0 - INTRODUCTION
- Format String vulnerabilities result from data entry in a program under the guise of "format strings". The format strings are characters used in the input and output functions to specify the conversion between a data set and a string of characters.
- Thus, vulnerability is a result of the interpretation by the program of data inputs as instructions or commands of language itself. The consequences of the attack would be for example the execution of arbitrary code, reading or dumping the stack as a protected information disclosure, and denial of service, all affecting the security and stability of the system.
- Although C and C ++ languages are prone to suffer from Format String attacks, other programming languages are also vulnerable to these attacks, such as Perl, PHP, Java, Ruby, etc ...
- The below links offer information about Format String attacks in several different languages than C / C ++:
http://www.drdobbs.com/security/programming-language-format-string-vulne/197002914
http://www.drdobbs.com/security/programming-language-format-string-vulne/197002914?pgno=2
http://www.drdobbs.com/security/programming-language-format-string-vulne/197002914?pgno=3
http://www.drdobbs.com/security/programming-language-format-string-vulne/197002914?pgno=4
- During the resolution of this exercise the C language has been used because it is traditionally which has suffered most attacks of Format String type.
- To explain the attack should be noted the following:
a) Function Format: ANSI C standard converts a variable primitive programming language as a format function representation in the form of readable string for a human being.
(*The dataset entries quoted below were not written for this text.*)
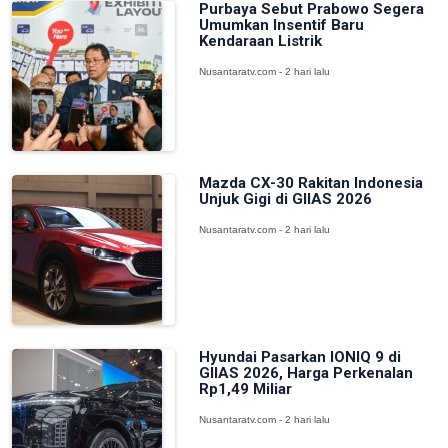
Purbaya Sebut Prabowo Segera
Umumkan Insentif Baru
Kendaraan Listrik
Nusantaratv.com - 2 hari lalu
Mazda CX-30 Rakitan Indonesia
Unjuk Gigi di GIIAS 2026
Nusantaratv.com - 2 hari lalu
Hyundai Pasarkan IONIQ 9 di
GIIAS 2026, Harga Perkenalan
Rp1,49 Miliar
Nusantaratv.com - 2 hari lalu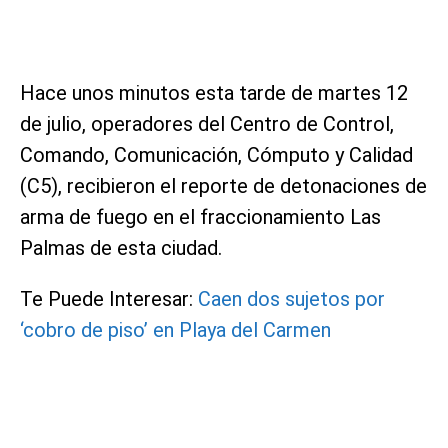
Hace unos minutos esta tarde de martes 12
de julio, operadores del Centro de Control,
Comando, Comunicación, Cómputo y Calidad
(C5), recibieron el reporte de detonaciones de
arma de fuego en el fraccionamiento Las
Palmas de esta ciudad.
Te Puede Interesar:
Caen dos sujetos por
‘cobro de piso’ en Playa del Carmen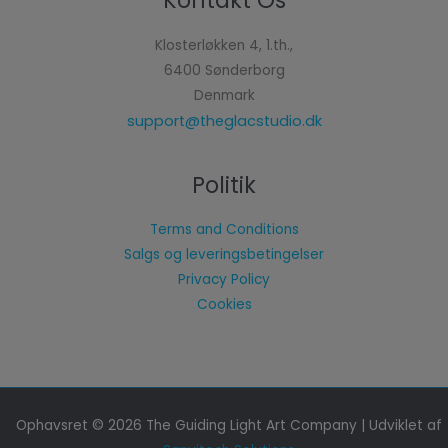
Kontakt Os
Klosterløkken 4, 1.th.,
6400 Sønderborg
Denmark
support@theglacstudio.dk
Politik
Terms and Conditions
Salgs og leveringsbetingelser
Privacy Policy
Cookies
Ophavsret © 2026 The Guiding Light Art Company | Udviklet af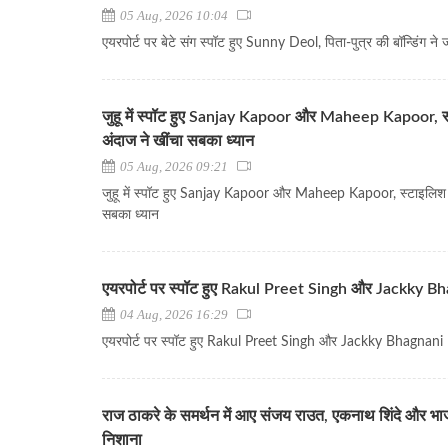
05 Aug, 2026 10:04
एयरपोर्ट पर बेटे संग स्पॉट हुए Sunny Deol, पिता-पुत्र की बॉन्डिंग ने
जुहू में स्पॉट हुए Sanjay Kapoor और Maheep Kapoor, 
अंदाज ने खींचा सबका ध्यान
05 Aug, 2026 09:21
जुहू में स्पॉट हुए Sanjay Kapoor और Maheep Kapoor, स्टाइलिश 
सबका ध्यान
एयरपोर्ट पर स्पॉट हुए Rakul Preet Singh और Jackky B
04 Aug, 2026 16:29
एयरपोर्ट पर स्पॉट हुए Rakul Preet Singh और Jackky Bhagnani
राज ठाकरे के समर्थन में आए संजय राउत, एकनाथ शिंदे और भा
निशाना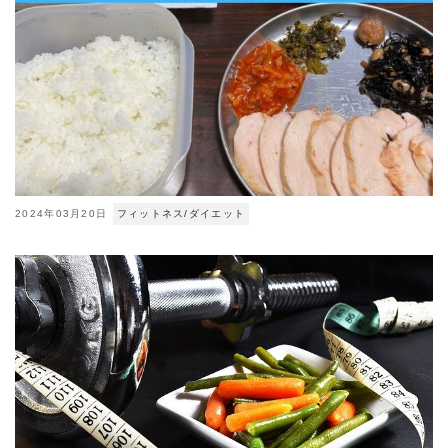
2024年03月20日
フィットネス/ダイエット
For example: printf, fprintf, sprintf, etc ... are examples of language functions in format C. Such functions are called variadics, and characterized by accepting a variable number of arguments. As we will be seen below, the arguments can be of two types: on the one hand the argument that characterizes the format output, on the other hand the values to be formatted.
b) Format String: this is the set of arguments used in the function format and are composed of text and parameters ASCIIZ (ASCII Code 0, strings ending in 0) type. Its utility is to specify and control the representation of variables. They are quoted, for example: printf ( "Today is November day %d. \ n", 22);
c) Conversion Character: this is the parameter that defines the type of conversion to be performed by the format function. For example %d (integer, reads an integer from memory), %f (Floating point, reading a real number format from memory), %c (char, a single character), %s (string, reading from the memory of a string of characters), %x (reading from the stack an hexadecimal number), etc ...
- As mentioned above, the attack would be implemented by inserting entries maliciously crafted, what would not be adequately validated by the program, so that the behavior function format would be different than expected.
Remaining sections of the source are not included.